By now, deep learning networks has brought surprising advances in various research field (e.g., image classification, semantic segmentation, and object detection). However, it is very difficult to design a good neural architecture for a specific hardware constraint (or devices with limited hardware resource), which requires much domain knowledge and lots of time. To reduce the effort of designing neural architecutre and get the better neural architecture, neural architecture search (NAS) has recevied much attention in recent years.
Generally NAS methods can be categorized according to three dimensions: search space, search strategy, and performance estimation strategy.

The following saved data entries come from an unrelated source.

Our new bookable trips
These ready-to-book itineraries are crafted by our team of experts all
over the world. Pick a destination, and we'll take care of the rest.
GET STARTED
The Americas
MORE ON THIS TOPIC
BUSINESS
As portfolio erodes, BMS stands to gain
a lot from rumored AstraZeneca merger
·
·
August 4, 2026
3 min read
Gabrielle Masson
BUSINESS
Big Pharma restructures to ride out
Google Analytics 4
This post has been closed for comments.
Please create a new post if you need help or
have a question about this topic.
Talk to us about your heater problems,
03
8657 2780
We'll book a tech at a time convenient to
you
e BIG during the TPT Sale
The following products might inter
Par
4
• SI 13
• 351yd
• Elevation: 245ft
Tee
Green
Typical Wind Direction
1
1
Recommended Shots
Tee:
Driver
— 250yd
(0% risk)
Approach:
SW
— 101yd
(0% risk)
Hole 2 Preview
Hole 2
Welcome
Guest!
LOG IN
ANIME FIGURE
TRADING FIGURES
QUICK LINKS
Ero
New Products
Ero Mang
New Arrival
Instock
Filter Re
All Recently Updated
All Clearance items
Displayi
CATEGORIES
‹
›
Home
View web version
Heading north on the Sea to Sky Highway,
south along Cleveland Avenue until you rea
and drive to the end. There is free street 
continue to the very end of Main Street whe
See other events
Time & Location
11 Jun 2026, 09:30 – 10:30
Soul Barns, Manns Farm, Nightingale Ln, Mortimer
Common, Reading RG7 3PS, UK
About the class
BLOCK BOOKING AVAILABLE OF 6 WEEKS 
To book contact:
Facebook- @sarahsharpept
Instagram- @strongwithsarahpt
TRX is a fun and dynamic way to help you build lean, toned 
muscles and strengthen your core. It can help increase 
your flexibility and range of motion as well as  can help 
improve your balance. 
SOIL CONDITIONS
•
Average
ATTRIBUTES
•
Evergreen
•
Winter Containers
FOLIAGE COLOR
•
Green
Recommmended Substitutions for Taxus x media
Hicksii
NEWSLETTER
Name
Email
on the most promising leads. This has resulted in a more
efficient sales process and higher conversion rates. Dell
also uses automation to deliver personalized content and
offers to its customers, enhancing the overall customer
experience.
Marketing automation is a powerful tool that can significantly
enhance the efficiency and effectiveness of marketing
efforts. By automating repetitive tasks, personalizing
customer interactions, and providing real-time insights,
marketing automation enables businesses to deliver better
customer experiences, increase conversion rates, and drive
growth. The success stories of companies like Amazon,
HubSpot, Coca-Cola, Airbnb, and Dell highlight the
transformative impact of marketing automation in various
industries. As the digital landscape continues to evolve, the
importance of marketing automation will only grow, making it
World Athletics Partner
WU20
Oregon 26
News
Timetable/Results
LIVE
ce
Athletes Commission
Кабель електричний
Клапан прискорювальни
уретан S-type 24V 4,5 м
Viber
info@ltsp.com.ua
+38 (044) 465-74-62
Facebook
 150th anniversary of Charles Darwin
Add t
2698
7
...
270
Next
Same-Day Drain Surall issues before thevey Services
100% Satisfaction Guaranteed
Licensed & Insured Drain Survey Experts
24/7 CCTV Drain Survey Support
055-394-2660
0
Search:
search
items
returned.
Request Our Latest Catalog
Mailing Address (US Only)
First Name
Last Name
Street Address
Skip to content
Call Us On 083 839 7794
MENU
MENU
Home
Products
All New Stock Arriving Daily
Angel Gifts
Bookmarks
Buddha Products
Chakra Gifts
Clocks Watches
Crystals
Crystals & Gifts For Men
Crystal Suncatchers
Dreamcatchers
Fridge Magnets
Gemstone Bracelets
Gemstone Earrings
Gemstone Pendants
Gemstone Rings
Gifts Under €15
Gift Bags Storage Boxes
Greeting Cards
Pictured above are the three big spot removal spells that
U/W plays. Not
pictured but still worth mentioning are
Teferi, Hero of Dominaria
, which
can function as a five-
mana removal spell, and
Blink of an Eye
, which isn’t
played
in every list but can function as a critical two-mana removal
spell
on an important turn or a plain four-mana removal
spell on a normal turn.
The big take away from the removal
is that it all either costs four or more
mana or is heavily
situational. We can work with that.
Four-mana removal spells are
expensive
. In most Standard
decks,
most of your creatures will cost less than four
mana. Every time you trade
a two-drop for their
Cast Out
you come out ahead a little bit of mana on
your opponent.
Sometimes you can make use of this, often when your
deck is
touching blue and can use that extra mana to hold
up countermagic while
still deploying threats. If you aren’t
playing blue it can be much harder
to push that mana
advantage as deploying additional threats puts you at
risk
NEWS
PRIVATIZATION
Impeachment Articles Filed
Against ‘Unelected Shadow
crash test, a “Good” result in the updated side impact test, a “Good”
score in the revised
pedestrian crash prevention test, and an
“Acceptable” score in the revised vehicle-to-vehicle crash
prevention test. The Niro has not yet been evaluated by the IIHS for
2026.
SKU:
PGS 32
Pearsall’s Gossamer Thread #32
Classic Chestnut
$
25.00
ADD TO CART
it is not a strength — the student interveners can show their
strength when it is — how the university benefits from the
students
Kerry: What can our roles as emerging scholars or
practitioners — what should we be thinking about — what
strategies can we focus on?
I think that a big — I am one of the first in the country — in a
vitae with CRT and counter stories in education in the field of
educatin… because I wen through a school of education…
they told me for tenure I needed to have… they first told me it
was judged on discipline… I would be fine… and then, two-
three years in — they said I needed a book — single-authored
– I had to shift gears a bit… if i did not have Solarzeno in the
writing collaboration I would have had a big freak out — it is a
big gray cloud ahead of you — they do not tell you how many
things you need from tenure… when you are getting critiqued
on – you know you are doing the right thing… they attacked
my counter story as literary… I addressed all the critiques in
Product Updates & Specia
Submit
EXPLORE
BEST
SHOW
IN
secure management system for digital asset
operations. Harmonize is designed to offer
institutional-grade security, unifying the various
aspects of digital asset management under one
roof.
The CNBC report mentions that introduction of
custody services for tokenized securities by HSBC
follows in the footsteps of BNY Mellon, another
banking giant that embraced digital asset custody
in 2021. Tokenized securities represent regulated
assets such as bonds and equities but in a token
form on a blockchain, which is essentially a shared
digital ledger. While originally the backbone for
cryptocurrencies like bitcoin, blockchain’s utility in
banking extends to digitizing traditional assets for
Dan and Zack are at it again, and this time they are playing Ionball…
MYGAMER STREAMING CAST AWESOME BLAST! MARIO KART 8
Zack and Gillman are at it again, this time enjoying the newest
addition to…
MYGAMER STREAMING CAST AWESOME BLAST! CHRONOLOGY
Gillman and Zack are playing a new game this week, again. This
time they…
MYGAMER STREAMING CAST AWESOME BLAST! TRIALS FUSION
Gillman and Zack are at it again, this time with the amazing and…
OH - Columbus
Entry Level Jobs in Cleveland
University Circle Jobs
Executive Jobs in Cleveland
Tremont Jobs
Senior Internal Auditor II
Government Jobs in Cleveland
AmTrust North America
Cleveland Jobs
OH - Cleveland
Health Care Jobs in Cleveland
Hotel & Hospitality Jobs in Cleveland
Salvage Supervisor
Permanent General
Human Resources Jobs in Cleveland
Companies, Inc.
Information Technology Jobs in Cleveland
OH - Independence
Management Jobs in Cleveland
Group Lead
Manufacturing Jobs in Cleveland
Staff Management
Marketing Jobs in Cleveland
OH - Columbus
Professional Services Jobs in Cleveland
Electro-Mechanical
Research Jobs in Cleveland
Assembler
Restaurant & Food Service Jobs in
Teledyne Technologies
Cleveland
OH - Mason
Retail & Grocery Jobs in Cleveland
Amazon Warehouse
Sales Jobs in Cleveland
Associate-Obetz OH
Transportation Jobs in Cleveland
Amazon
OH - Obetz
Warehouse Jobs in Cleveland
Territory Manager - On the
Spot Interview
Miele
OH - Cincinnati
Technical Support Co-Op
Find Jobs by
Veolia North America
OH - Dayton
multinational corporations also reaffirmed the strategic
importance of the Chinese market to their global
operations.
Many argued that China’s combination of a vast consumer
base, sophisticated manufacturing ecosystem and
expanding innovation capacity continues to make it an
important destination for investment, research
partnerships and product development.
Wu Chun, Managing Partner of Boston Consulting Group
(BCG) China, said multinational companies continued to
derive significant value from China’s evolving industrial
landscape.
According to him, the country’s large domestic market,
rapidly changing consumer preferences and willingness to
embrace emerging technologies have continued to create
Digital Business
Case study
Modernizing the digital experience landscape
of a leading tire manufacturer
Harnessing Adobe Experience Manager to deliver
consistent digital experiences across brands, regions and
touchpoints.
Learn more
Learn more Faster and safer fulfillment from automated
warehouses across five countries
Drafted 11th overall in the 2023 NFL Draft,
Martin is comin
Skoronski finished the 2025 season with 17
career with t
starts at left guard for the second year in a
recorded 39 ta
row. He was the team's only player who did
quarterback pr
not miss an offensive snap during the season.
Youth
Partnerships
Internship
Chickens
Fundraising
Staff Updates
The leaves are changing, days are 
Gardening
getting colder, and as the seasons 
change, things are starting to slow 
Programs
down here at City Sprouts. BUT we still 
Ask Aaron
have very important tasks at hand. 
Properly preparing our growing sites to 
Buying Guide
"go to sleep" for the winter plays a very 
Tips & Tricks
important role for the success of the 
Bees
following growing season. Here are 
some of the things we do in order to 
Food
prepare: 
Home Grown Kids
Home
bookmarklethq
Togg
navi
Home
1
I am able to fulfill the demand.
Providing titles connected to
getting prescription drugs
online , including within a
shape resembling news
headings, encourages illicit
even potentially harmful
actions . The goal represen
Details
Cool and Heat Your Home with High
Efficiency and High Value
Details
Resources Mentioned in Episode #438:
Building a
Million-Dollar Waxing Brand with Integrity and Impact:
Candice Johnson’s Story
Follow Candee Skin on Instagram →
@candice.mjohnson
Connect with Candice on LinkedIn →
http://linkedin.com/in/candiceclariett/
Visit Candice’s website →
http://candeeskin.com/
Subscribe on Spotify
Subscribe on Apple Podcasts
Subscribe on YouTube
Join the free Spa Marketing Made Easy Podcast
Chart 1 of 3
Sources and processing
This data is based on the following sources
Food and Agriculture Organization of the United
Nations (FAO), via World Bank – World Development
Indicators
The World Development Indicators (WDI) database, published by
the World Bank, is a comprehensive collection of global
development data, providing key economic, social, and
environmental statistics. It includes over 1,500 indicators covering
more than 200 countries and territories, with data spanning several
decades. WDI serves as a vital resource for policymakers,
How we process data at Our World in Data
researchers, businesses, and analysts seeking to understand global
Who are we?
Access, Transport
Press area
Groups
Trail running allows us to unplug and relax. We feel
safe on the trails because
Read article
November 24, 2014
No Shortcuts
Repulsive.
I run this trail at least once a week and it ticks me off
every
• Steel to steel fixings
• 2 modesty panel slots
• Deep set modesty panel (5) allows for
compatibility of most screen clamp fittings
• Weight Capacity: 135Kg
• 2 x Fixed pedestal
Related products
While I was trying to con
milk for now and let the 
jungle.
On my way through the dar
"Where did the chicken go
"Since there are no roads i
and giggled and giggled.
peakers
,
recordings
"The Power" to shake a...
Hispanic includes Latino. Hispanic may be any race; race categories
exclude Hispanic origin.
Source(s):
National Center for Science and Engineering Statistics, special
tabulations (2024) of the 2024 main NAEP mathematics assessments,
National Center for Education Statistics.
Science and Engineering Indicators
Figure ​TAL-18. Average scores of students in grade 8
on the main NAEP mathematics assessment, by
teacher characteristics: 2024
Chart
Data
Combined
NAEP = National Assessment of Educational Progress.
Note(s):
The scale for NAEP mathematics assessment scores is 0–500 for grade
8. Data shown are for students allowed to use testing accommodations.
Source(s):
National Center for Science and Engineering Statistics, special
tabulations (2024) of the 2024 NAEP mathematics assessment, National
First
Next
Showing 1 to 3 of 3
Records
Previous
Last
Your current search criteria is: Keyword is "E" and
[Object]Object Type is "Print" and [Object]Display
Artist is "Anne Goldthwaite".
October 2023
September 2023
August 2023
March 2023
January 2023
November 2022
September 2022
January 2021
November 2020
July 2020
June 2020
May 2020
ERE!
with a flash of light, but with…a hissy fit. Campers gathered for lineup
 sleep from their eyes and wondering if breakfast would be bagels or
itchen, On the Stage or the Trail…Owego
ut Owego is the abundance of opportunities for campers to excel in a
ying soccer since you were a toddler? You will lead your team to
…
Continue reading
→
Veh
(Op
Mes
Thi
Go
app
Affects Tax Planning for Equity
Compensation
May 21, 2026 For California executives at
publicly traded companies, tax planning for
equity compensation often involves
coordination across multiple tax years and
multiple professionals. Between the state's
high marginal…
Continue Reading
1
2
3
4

The search space includes the set of architectures that are considered in the search process. The most common configurations in the search space are kernel size, layer size, and channel size. For example, for VGG16, the search space size is 3**16 if the kernel size in each layer can be implemented by {3, 5, 7}. Designing the search space requires much human intervention. A small search space may possibly exclude the global optimal architecture.
The common search spaces in recent years are constructed by the inverted residual blocks with linear bottlenecks (MobilenetV2) or the DAG search space (DARTs).
Given a search space, the objective of NAS is to search the best architecture under the specific hardware constraint. The search strategy means the strategy to explore the search space and search the best architecture (e.g., random search, grid search, and evolution algorithm). A good search strategy would facilitate efficiently searching the best architecture.
With the search strategy, how can we evaluate the architectures in the search space? In other words, how do we know the performace of each architectures?. For the performance estimation strategy, we mean that the objective or the components used to approximate the truth-performance of candidate architectures (e.g., accuracy predictor, and proxy training strategy), which is still very challenging recently.